To introduce students to Expressionism, it is important to clarify the significant differences between this movement and realism or naturalism. While realism seeks an objective representation of life or reality, expressionism aims to depict the subjective experience of an individual’s inner emotions and psyche. Also, naturalism explores external factors shaping human behavior, whereas expressionism is more about internal emotions defining the character’s actions.
Key Features of Expressionist Literature
Several features characterize expressionist literature.
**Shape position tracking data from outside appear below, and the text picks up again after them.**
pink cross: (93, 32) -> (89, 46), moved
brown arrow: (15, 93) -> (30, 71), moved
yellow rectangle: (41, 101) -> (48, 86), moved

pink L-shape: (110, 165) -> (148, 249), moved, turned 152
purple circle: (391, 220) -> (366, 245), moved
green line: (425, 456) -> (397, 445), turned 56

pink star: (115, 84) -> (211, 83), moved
Teaching these elements will provide students with a foundation needed to identify and comprehend expressionist works.
1. Intense Emotion: The most significant aspect of expressionism is its emphasis on emotion, often with heightened or exaggerated feelings that go beyond everyday experiences.
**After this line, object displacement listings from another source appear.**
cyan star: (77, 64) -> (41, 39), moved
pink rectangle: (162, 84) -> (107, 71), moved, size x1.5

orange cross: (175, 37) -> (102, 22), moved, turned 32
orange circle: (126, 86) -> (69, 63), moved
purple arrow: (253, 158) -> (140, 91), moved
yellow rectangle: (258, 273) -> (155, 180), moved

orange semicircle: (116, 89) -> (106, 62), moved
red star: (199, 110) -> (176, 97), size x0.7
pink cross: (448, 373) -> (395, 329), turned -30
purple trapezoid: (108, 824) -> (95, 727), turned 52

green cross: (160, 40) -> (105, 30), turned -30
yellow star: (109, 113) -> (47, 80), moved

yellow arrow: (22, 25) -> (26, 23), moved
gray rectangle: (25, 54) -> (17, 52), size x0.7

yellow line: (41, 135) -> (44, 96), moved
2. Nonlinear Structure: Expressionist narratives often abandon traditional linear structures, which can result in fragmented or disjointed narratives.
3. Symbolic Imagery: Visual or verbal symbols are frequently used to convey meaning in expressionist literature, adding layers to a work that can be explored further.
4. Characterization: Characters in expressionist works generally represent abstract ideas or types rather than fully developed individuals.
5. Distortion: Physical features or situations may be distorted in expressionist works to reflect the emotional state of the character or artist.
There are various teaching strategies that can help students connect with the materials and deepen their understanding of expressionism:
1. Read Examples: Read aloud or assign examples of expressionist literature, such as Franz Kafka’s “The Metamorphosis” or August Strindberg’s “A Dream Play,” to introduce students to expressionistic style.
2. Analyze Symbols: Have students analyze the use of symbolism in expressionist works. For example, they may identify the significance of a particular image or perform a close reading of an excerpt to discuss how a symbol enhances their understanding of the text.
3. Creative Writing: Encourage students to create their own expressionist works through creative writing exercises, which inspire them to explore and convey their inner emotions and thoughts.
4. Role Play: As a form of participatory learning, have students reenact scenes from expressionist works, allowing them to immerse themselves in characters’ emotions and understand better the complex narratives.
5. Group Discussions: Facilitate discussions about themes, symbols, and techniques used in expressionist literature to encourage critical thinking in students.
Teaching expressionism in literature promotes an appreciation for this significant movement in literary history while providing essential tools for understanding its key characteristics. Students will learn about this unique storytelling method, allowing them to recognize its influence on contemporary works and expand their appreciation of diverse literary styles.